The present invention relates to apparatus and methods for splicing a paper web on a rewinder, super calendar, or coater.
After paper is manufactured on a papermaking machine, it is wound onto jumbo reels for removal from the papermaking machine. These large reels of paper of up to 400 inches in width and 180 inches in diameter and weighing more than one-hundred and seventy tons are removed from the papermaking machine and further processed to make smaller reels or individual sheets on a rewinder. Paper on a jumbo reel may be further processed through a super calendar or an off machine coater which requires unwinding the paper web from the jumbo reel. To avoid rethreading of winders, coaters, and calendars, and to avoid wasting paper, it is normal practice to splice a new reel of paper onto the end or tail of a previous reel.
Paper can be unwound from a reel off the top or off the bottom of the reel. Which side of the web faces upwardly depends on whether the roll is mounted so that the web comes off the top, or off the bottom of the roll. In the case of a jumbo reel, where the paper may have different surface finishes on opposed sides, various uses of the paper may require that one or the other side face outwardly with respect to a formed reel.
A typical example would be where sets, small reels for printing, are taken off a jumbo and where a particular grade paper or linerboard has a better side which must be positioned to enter the press uppermost.
A typical unwinder incorporates a drive system which can unwind a jumbo reel so the reel rotates in the clockwise or counter clockwise direction. If a web is drawn to the left off the top of the reel, the reel will rotate in a counter clockwise direction. For the same unwinding, if the reel is positioned so paper can be again drawn to the left but off the bottom of the reel, the reel will rotate in the clockwise direction.
Where paper is being drawn off the top of a reel, the normal procedure for changing reels is to stop the winder and the system that is receiving the web, and cut the web free from the spool.
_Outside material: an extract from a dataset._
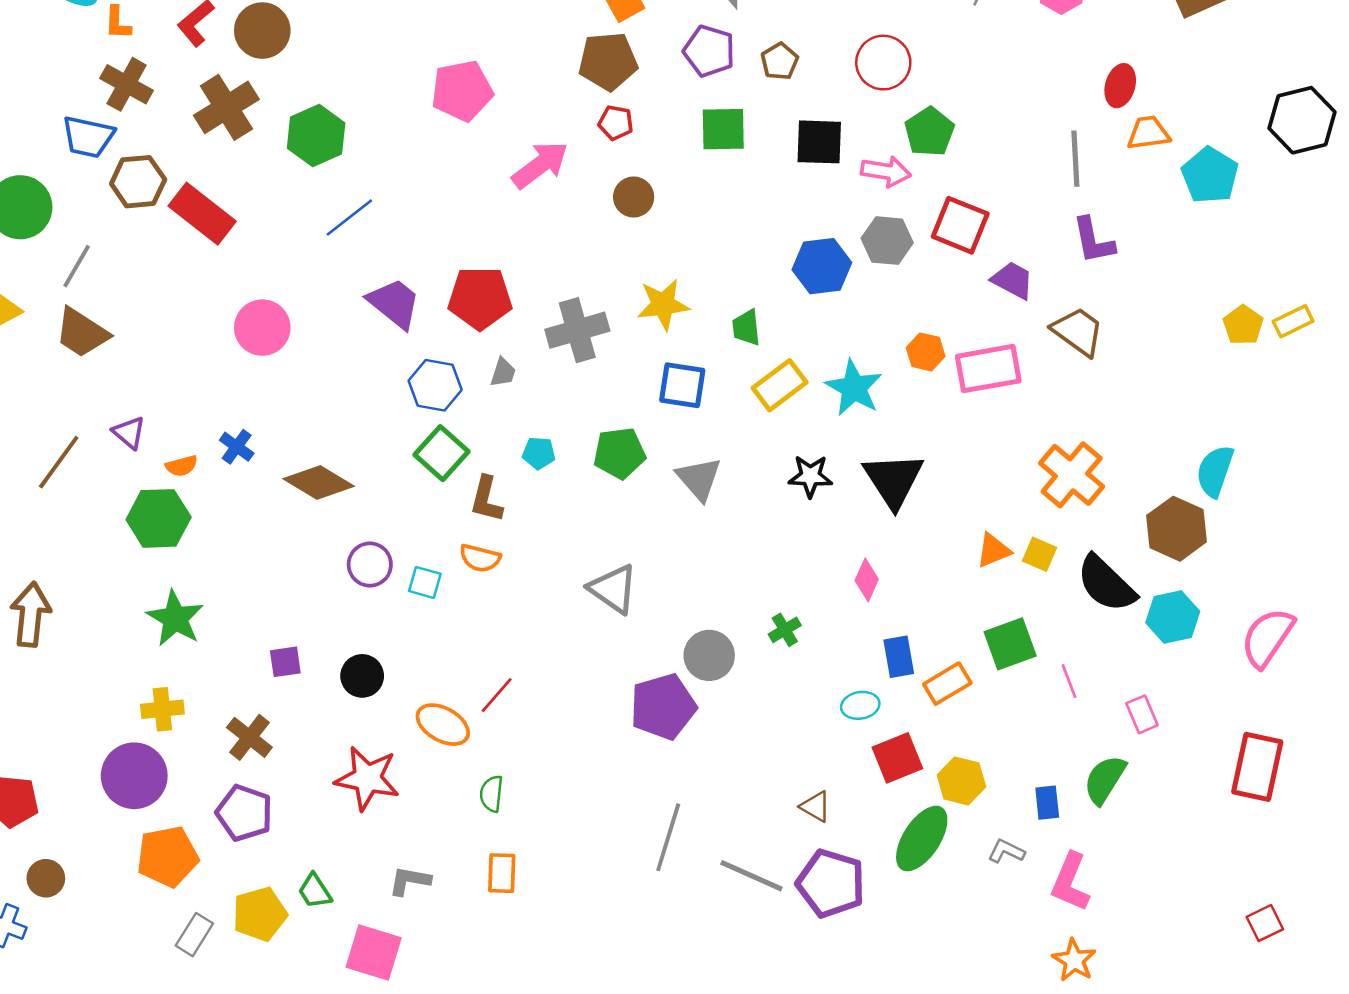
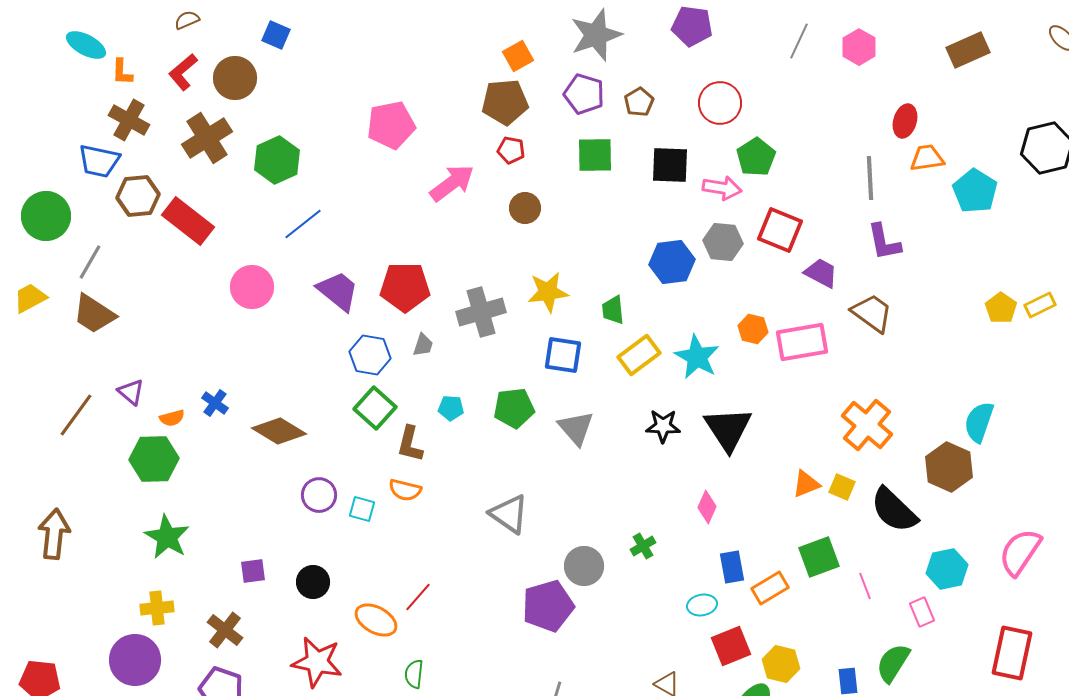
pink circle: (262, 328) -> (252, 287), moved
cyan hexagon: (1173, 617) -> (947, 569), moved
The spool is then removed from the winder drive system. A new parent reel which has been prepared by placing double sided tape along the beginning, or start of the reel is then positioned in the winder drive. Two operators lift the tail of the web from the previous reel and position it over the top of the reel where it is brought into engagement with the double sided tape to form a splice. The difficulties of forming a spice where the web is to be drawn off the bottom of a reel are such that the normal practice is to simply rethread the web into the rewinder by cutting a tail.
What is needed is a simple, speedy method and apparatus which can splice a web tail onto the web from a new parent reel so as to draw the web off either the top or the bottom of the reel.